We caution here that TVD logs, which are usually a standard part of the log suite for a deviated well, are too often used for purposes for which they are not applicable. A widespread misunderstanding exists that a TVD log prepared from a MD log can be used to (1) correlate with other well logs, (2) determine the vertical separation (missing or repeated section) for a fault, and (3) count net reservoir quality rock (e.g. sand) and can be used to determine net pay to prepare net pay isochore maps. Remember, a TVD log is generated by correcting for wellbore deviation only, and not bed dip. In areas of flat-lying beds, a TVD log is equivalent to a TVT log because the only correction factor required is for wellbore deviation (Fig. 3).

However, if the beds are dipping (particularly over 10 deg), a TVD log typically does not represent the log thickness required to aid in correlation work, to determine the vertical separation for a fault, to count net sand or net pay or to construct net pay isochore maps. For these purposes, we must correct a deviated well log so that the log thickness represents the TVT. Look again at Fig. 2 and observe the significant differences in thickness between the TVD and the TVT values. To determine net sand and net pay from a deviated well log, we must use a TVT log or its equivalent. By the equivalent of the TVT log, I mean calculating and using correction factors for specific intervals of interest, if a TVT log is unavailable, which is commonly the case. Therefore, for each interval on the deviated well log requiring the conversion of MLT to TVT, determine the appropriate correction factors and apply them to the MLTs for the intervals of interest.

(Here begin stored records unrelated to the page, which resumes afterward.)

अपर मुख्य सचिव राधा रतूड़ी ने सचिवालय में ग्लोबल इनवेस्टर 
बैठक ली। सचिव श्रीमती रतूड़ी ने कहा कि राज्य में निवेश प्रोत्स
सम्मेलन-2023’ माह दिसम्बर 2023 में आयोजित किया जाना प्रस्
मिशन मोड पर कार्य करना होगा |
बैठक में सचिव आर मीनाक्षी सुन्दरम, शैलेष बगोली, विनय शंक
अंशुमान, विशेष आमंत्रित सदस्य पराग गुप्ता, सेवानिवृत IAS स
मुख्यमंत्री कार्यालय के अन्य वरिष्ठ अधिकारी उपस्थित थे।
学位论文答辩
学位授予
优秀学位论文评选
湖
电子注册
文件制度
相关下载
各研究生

The Impact of Correlation Factors

Over the past 25 years I have seen significant errors in resources and reserves calculations as a result of someone using the wrong thicknesses to determine the reservoir quality sand or to prepare net pay maps for volumetric calculations. Errors of 20 to 30 percent are not uncommon, but on occasion errors of up to 700 percent have been documented.

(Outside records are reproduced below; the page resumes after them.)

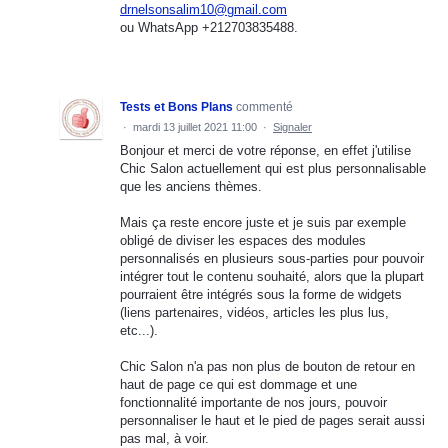
drnelsonsalim10@gmail.com
ou WhatsApp +212703835488.
Tests et Bons Plans
commenté
·
mardi 13 juillet 2021 11:00
·
Signaler
Bonjour et merci de votre réponse, en effet j'utilise
Chic Salon actuellement qui est plus personnalisable
que les anciens thèmes.
Mais ça reste encore juste et je suis par exemple
obligé de diviser les espaces des modules
personnalisés en plusieurs sous-parties pour pouvoir
intégrer tout le contenu souhaité, alors que la plupart
pourraient être intégrés sous la forme de widgets
(liens partenaires, vidéos, articles les plus lus,
etc...).
Chic Salon n'a pas non plus de bouton de retour en
haut de page ce qui est dommage et une
fonctionnalité importante de nos jours, pouvoir
personnaliser le haut et le pied de pages serait aussi
pas mal, à voir.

In one field evaluation, the proved producing and proved reserves behind pipe were reduced from an overestimated value to 150MM barrels of oil to 35MM barrels of oil. Most of the overestimation of oil was the result of using the wrong log thickness to count net sand, net pay and generate net pay isochore maps for volumetric calculations. If we consider an average price for oil of $50 per barrel, the reduction in reserves in this example would result in a future write down of about $5.25 billion. This is no small amount of money!!!!

From evaluating fields to buy in a data room, to determining whether or not to participate in a prospect; from calculating the reserves for a new discovery, to conducting a study on a mature field to identify upside potential, the bottom line is how much oil or gas is recoverable and what is my return on investment. If the wrong numbers are used for the reserves calculations because of an error in the pay thicknesses used for volumetrics, your economic analysis might be worthless.